Material provided:
--- START ---

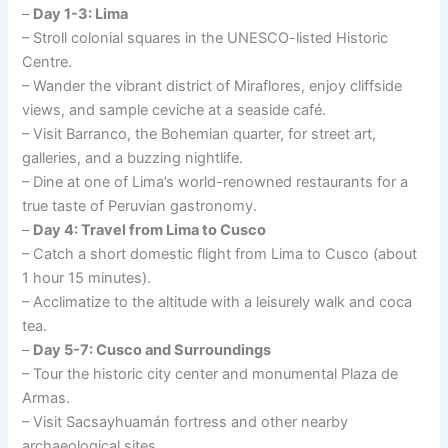
–
Day 1-3: Lima
– Stroll colonial squares in the UNESCO-listed Historic
Centre.
– Wander the vibrant district of Miraflores, enjoy cliffside
views, and sample ceviche at a seaside café.
– Visit Barranco, the Bohemian quarter, for street art,
galleries, and a buzzing nightlife.
– Dine at one of Lima’s world-renowned restaurants for a
true taste of Peruvian gastronomy.
–
Day 4: Travel from Lima to Cusco
– Catch a short domestic flight from Lima to Cusco (about
1 hour 15 minutes).
– Acclimatize to the altitude with a leisurely walk and coca
tea.
–
Day 5-7: Cusco and Surroundings
– Tour the historic city center and monumental Plaza de
Armas.
– Visit Sacsayhuamán fortress and other nearby
archaeological sites.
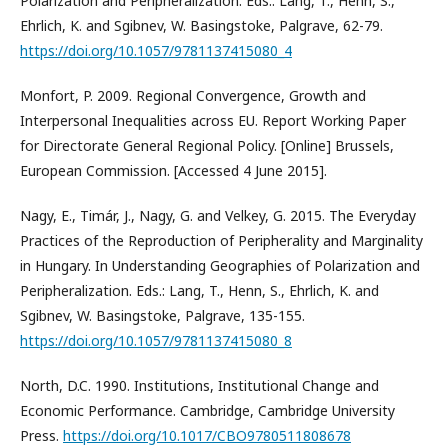
Polarization and Peripheralization. Eds.: Lang, T., Henn, S.,
Ehrlich, K. and Sgibnev, W. Basingstoke, Palgrave, 62-79.
https://doi.org/10.1057/9781137415080_4
Monfort, P. 2009. Regional Convergence, Growth and
Interpersonal Inequalities across EU. Report Working Paper
for Directorate General Regional Policy. [Online] Brussels,
European Commission. [Accessed 4 June 2015].
Nagy, E., Timár, J., Nagy, G. and Velkey, G. 2015. The Everyday
Practices of the Reproduction of Peripherality and Marginality
in Hungary. In Understanding Geographies of Polarization and
Peripheralization. Eds.: Lang, T., Henn, S., Ehrlich, K. and
Sgibnev, W. Basingstoke, Palgrave, 135-155.
https://doi.org/10.1057/9781137415080_8
North, D.C. 1990. Institutions, Institutional Change and
Economic Performance. Cambridge, Cambridge University
Press.
https://doi.org/10.1017/CBO9780511808678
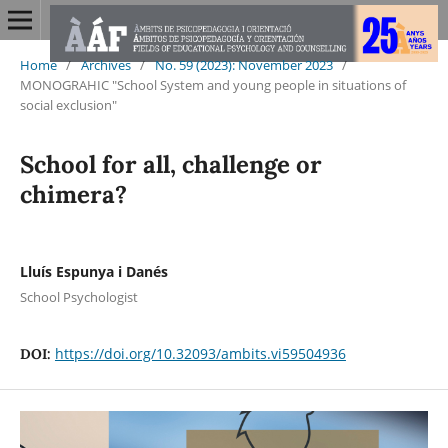
Home
/
Archives
/
No. 59 (2023): November 2023
/
MONOGRAHIC "School System and young people in situations of
social exclusion"
School for all, challenge or
chimera?
Lluís Espunya i Danés
School Psychologist
https://doi.org/10.32093/ambits.vi59504936
DOI:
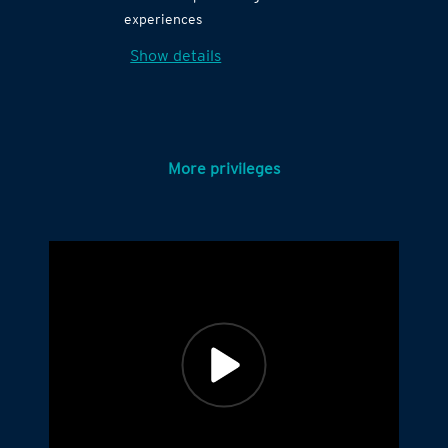
experiences
Show details
More privileges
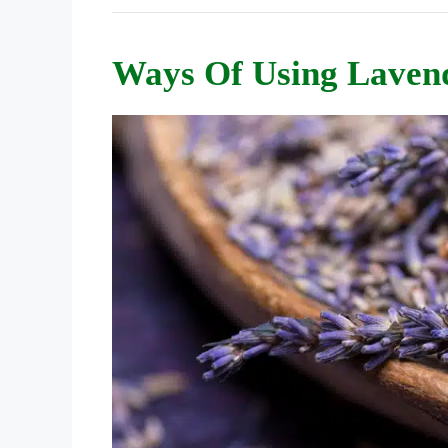
Ways Of Using Laven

--- END ---

Task description: Each line above with the string "Peripheralization" in it should be located and copied.

Exercise solution:
Polarization and Peripheralization. Eds.: Lang, T., Henn, S.,
Peripheralization. Eds.: Lang, T., Henn, S., Ehrlich, K. and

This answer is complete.